(EXTRACTED RECORDS)

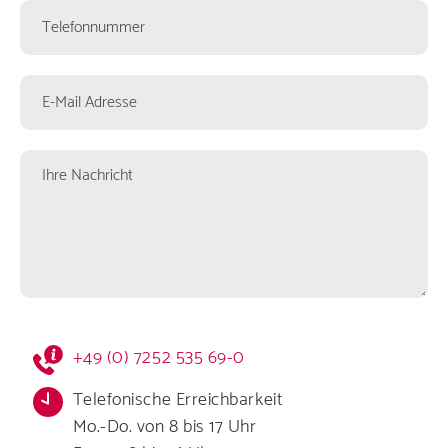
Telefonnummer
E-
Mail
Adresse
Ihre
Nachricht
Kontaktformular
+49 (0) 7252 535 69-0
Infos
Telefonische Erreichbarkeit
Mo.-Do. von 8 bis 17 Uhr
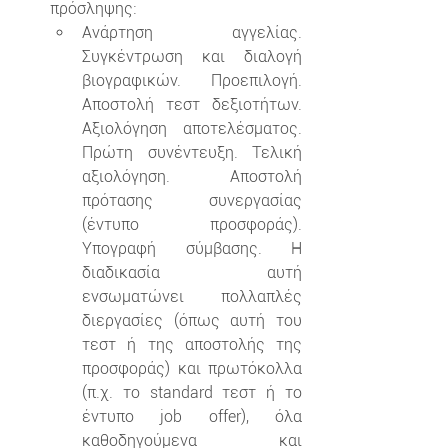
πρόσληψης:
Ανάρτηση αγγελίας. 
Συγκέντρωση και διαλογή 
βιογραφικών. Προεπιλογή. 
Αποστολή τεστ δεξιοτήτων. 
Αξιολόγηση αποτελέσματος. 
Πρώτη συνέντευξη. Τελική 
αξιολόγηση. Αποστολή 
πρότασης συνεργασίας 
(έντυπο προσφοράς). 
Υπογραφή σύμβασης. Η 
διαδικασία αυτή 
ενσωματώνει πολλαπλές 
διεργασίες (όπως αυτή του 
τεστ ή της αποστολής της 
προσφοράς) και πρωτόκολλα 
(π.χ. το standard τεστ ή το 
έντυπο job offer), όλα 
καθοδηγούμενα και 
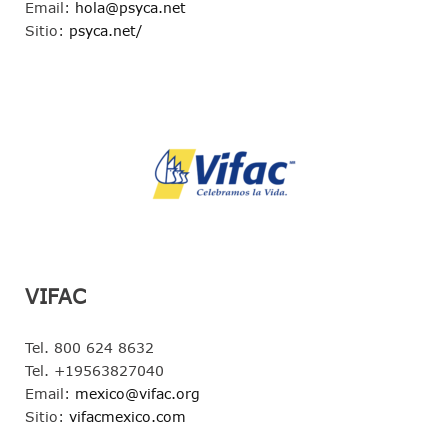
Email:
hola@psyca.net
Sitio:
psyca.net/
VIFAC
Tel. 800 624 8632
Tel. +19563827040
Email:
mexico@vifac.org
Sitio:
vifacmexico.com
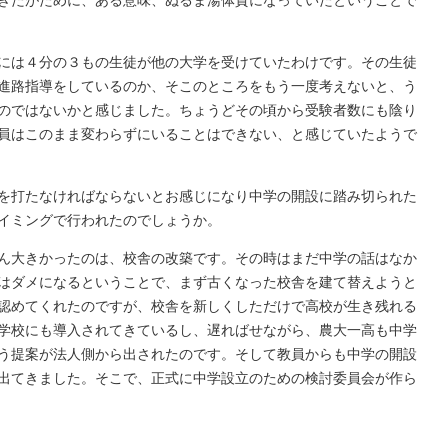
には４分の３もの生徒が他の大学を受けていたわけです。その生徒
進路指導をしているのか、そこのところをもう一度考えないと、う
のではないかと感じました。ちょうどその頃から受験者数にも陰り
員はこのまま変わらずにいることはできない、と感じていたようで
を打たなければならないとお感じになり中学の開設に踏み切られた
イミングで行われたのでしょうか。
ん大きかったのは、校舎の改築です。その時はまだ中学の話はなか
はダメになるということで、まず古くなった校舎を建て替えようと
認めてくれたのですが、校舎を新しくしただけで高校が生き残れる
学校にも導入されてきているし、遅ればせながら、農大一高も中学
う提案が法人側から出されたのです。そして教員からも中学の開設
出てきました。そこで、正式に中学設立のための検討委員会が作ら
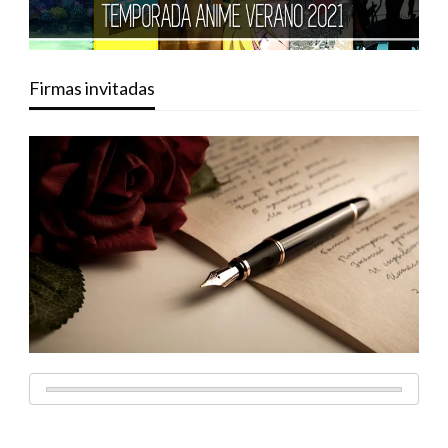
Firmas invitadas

(End EXTRACTED RECORDS)

Would you retype every record above exactly, leaving out the pictures?

### TASK SOLUTION
Telefonnummer
E-
Mail
Adresse
Ihre
Nachricht
Kontaktformular
+49 (0) 7252 535 69-0
Infos
Telefonische Erreichbarkeit
Mo.-Do. von 8 bis 17 Uhr
πρόσληψης:
Ανάρτηση αγγελίας. 
Συγκέντρωση και διαλογή 
βιογραφικών. Προεπιλογή. 
Αποστολή τεστ δεξιοτήτων. 
Αξιολόγηση αποτελέσματος. 
Πρώτη συνέντευξη. Τελική 
αξιολόγηση. Αποστολή 
πρότασης συνεργασίας 
(έντυπο προσφοράς). 
Υπογραφή σύμβασης. Η 
διαδικασία αυτή 
ενσωματώνει πολλαπλές 
διεργασίες (όπως αυτή του 
τεστ ή της αποστολής της 
προσφοράς) και πρωτόκολλα 
(π.χ. το standard τεστ ή το 
έντυπο job offer), όλα 
καθοδηγούμενα και 
Email:
hola@psyca.net
Sitio:
psyca.net/
VIFAC
Tel. 800 624 8632
Tel. +19563827040
Email:
mexico@vifac.org
Sitio:
vifacmexico.com
には４分の３もの生徒が他の大学を受けていたわけです。その生徒
進路指導をしているのか、そこのところをもう一度考えないと、う
のではないかと感じました。ちょうどその頃から受験者数にも陰り
員はこのまま変わらずにいることはできない、と感じていたようで
を打たなければならないとお感じになり中学の開設に踏み切られた
イミングで行われたのでしょうか。
ん大きかったのは、校舎の改築です。その時はまだ中学の話はなか
はダメになるということで、まず古くなった校舎を建て替えようと
認めてくれたのですが、校舎を新しくしただけで高校が生き残れる
学校にも導入されてきているし、遅ればせながら、農大一高も中学
う提案が法人側から出されたのです。そして教員からも中学の開設
出てきました。そこで、正式に中学設立のための検討委員会が作ら
Firmas invitadas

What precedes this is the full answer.